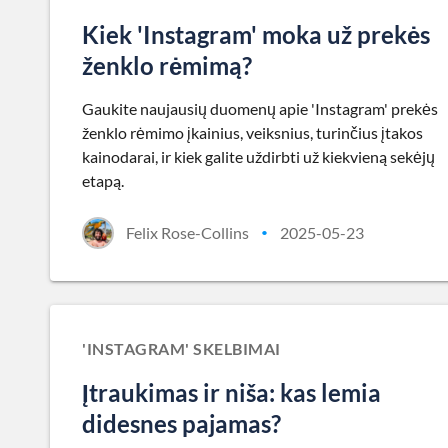
Kiek 'Instagram' moka už prekės
ženklo rėmimą?
Gaukite naujausių duomenų apie 'Instagram' prekės
ženklo rėmimo įkainius, veiksnius, turinčius įtakos
kainodarai, ir kiek galite uždirbti už kiekvieną sekėjų
etapą.
Felix Rose-Collins
2025-05-23
•
'INSTAGRAM' SKELBIMAI
Įtraukimas ir niša: kas lemia
didesnes pajamas?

→ EXERCISE DESCRIPTION
The required output is the line containing "kainodarai, ir kiek" through the last line of the records above, each copied exactly and nothing more.

→ ANSWER SECTION
kainodarai, ir kiek galite uždirbti už kiekvieną sekėjų
etapą.
Felix Rose-Collins
2025-05-23
•
'INSTAGRAM' SKELBIMAI
Įtraukimas ir niša: kas lemia
didesnes pajamas?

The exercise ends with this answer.